We did a couple things here. First, we can’t just use i_in as the input sample index anymore, we have to multiply it by 16 because we interpolated our input samples by 16. Recall that mu is the variable the feedback loop is adjusting, it represents the delay that leads to us sampling at the right moment. Also recall that after we calculated the new value of mu, we added the integer part to i_in. Well now we are going to use the remainder part, which is a float from 0 to 1, and it represents the fraction of a sample we need to delay by. Before we weren’t able to delay by a fraction of a sample, but now we are, at least in increments of 16ths of a sample. So what we do is multiply mu by 16, to figure out how many samples of our interpolated signal we need to delay by. And then we have to round that number, since the value in the brackets ultimately is an index and must be an integer. If this paragraph didn’t make sense, try to go back to the initial Mueller and Muller clock recovery code, and also read the comments next to each line of code.

The actual plot output of this new code should look roughly the same as before, all we really did was make our simulation more realistic by adding a fractional-sample delay, and then we added the interpolator to the synchronizer in order to take into account that fractional sample delay. Feel free to play around with different interpolation factors, i.e. change all the 16’s to some other value. You can also try enabling the frequency offset, or adding in white Gaussian noise to the signal before it gets received, to see how that impacts synchronization performance (hint: you might have to adjust that 0.3 multiplier).

If we just enable the frequency offset, using an offset frequency of 1 kHz, we get the following time sync performance. We have to show both I and Q now that we added a frequency offset:


It might be hard to see, but the time sync is still working just fine, it takes about 20 to 30 symbols before it’s locked in. But there’s a sinusoid pattern because we still have a frequency offset, we will learn how to deal with it in the next section.

Below shows the IQ plot (a.k.a. constellation plot) of the signal before and after synchronization, remember you can plot samples on an IQ plot using a scatter plot: ax2.plot(np.real(samples), np.imag(samples), '.'). In the animation below we have specifically left out the first 30 symbols, because those occurred before the time sync had finished. You can see that the symbols left are all roughly on the unit circle, but because of the frequency offset.


To get even more insight, we can look at the constellation over time, to see what’s actually happening to the symbols. Note how at the very beginning, for a short period of time, the symbols are not 0 or on the unit circle, that is the period in which time sync is finding the right delay (it’s very quick, watch closely!). The spinning is just the frequency offset, remember that frequency is a constant change in phase, so a frequency offset causes spinning of the BPSK (causing a circle in the static/persistent plot above).
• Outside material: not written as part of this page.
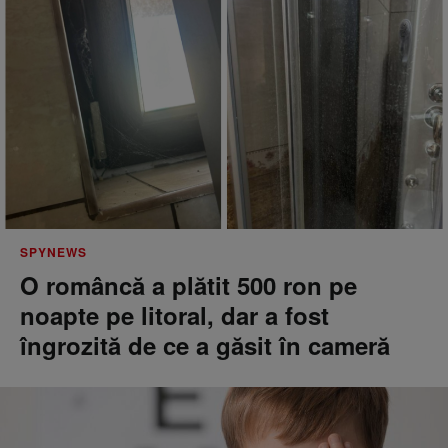
SPYNEWS
O româncă a plătit 500 ron pe
noapte pe litoral, dar a fost
îngrozită de ce a găsit în cameră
Hopefully by seeing an example of time sync actually happening, you got a feel for what it does and a general idea of how it works. In practice, the while loop we created would only work on a small number of samples at a time (e.g., 1000), you would just have to remember the value of mu in between calls to the sync function, as well as the last couple values of out and out_rail.
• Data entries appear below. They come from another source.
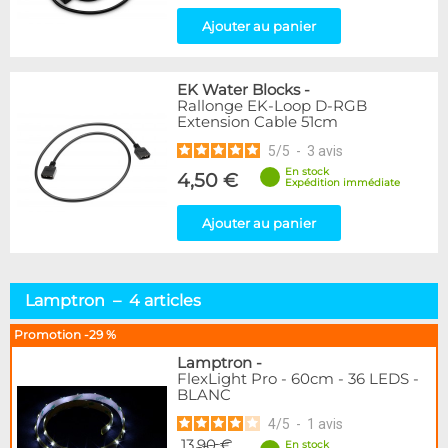
Ajouter au panier
EK Water Blocks
-
Rallonge EK-Loop D-RGB
Extension Cable 51cm
5
/
5
-
3
avis
En stock
4,50 €
Expédition immédiate
Ajouter au panier
Lamptron – 4 articles
Promotion -29 %
Lamptron
-
FlexLight Pro - 60cm - 36 LEDS -
BLANC
4
/
5
-
1
avis
13,90 €
En stock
Next we will look into frequency synchronization, which we split up into coarse and fine frequency sync. Coarse usually comes before time sync, while fine comes after.

Coarse Frequency Synchronization

Even though we tell the transmitter and receiver to operate on the same center frequency, there is going to be a slight frequency offset between the two, due to either imperfections in hardware (e.g. the oscillator), or a Doppler shift due to movement. This frequency offset is going to be very small relative to the carrier frequency, but even a small offset can throw off a digital signal, and the offset is likely going to be changing over time, so once again we need an always-running feedback loop to correct the offset. As an example, the oscillator inside the Pluto has a max offset spec of 25 PPM, so that’s 25 parts per million relative to the center frequency. So if you are tuned to 2.4 GHz, it would be +/- 60 kHz max offset. The samples our SDR provides us are at baseband, so any frequency offset is going to show up in that baseband signal. For example, a BPSK signal with a small carrier offset will look something like the below time plot, which is obviously not great for demodulating bits, we need to remove any frequency offsets before demodulation.
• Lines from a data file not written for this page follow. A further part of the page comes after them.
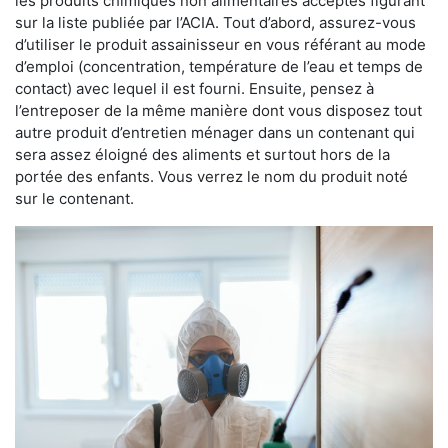
les produits chimiques non alimentaires acceptés figurant
sur la liste publiée par l’ACIA. Tout d’abord, assurez-vous
d’utiliser le produit assainisseur en vous référant au mode
d’emploi (concentration, température de l’eau et temps de
contact) avec lequel il est fourni. Ensuite, pensez à
l’entreposer de la même manière dont vous disposez tout
autre produit d’entretien ménager dans un contenant qui
sera assez éloigné des aliments et surtout hors de la
portée des enfants. Vous verrez le nom du produit noté
sur le contenant.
Frequency synchronization is usually broken down into coarse sync and fine sync, where coarse corrects large offsets, on the order of kHz or more, while the fine sync corrects whatever is left. Coarse happens before time sync, while fine happens after.

Mathematically, if we have a baseband signal s(t) and it is experiencing a frequency (a.k.a. carrier) offset of f_o Hz, we can represent what is received as:

r(t) = s(t) e^{j2\pi f_o t} + n(t)

where n(t) is the noise.

The first trick we will learn, in order to perform coarse frequency offset estimation (if we can estimate the offset frequency, then we can undo it), is to take the square of our signal. Let’s ignore noise for now, to keep the math simpler:

r^2(t) = s^2(t) e^{j4\pi f_o t}

Let’s see what happens when we take the square of our signal s(t) by considering what QPSK would do. Squaring complex numbers leads to interesting behavior, especially when we are talking about constellations like BPSK and QPSK. The following animation shows what happens when you square QPSK, then square it again. I specifically used QPSK instead of BPSK, because you can see that when you square QPSK once, you essentially get BPSK. And then one more square and it becomes one cluster. Thank you to http://ventrella.com/ComplexSquaring/ who created this neat webapp.


Let’s see what happens when our QPSK signal has a small phase rotation and magnitude scaling applied to it, which is more realistic:


It still becomes one cluster, just with a phase shift. The main take-away here is that if you square QPSK twice (and BPSK once), it will merge all four clusters of points into one cluster. Why is that useful? Well by merging the clusters we are essentially removing the modulation! If all points are now in the same cluster, that’s like having a bunch of constants in a row, so it’s as if there is no modulation anymore, and the only thing left is the sinusoid caused by the frequency offset (we also have noise but let’s keep ignoring it for now). It turns out that you have to square the signal N times, where N is the order of the modulation scheme used, which means that this trick only works if you know the modulation scheme ahead of time. So the equation is really:

r^N(t) = s^N(t) e^{j2N\pi f_o t}

But for our case of BPSK we have an order 2 modulation scheme, so we will use the following equation for our coarse frequency sync:

r^2(t) = s^2(t) e^{j4\pi f_o t}

We talked about what happens to the s(t) portion of the equation, so what about the sinusoid part? I.e. the complex exponential. Well as we can see, it’s just adding the N term, which makes it equivalent to a sinusoid at a frequency Nf_o instead of just f_o. A simple method for figuring out f_o is just taking the FFT of the signal after we square it N times, and seeing where the spike occurs. So let’s simulate this in Python, we will go back to generating our BPSK signal, and instead of applying a fractional-delay to it, we will apply a frequency offset to it, by multiplying the signal by e^{j2\pi f_o t} just like we did in chapter Filters to convert a low-pass filter to a high-pass filter.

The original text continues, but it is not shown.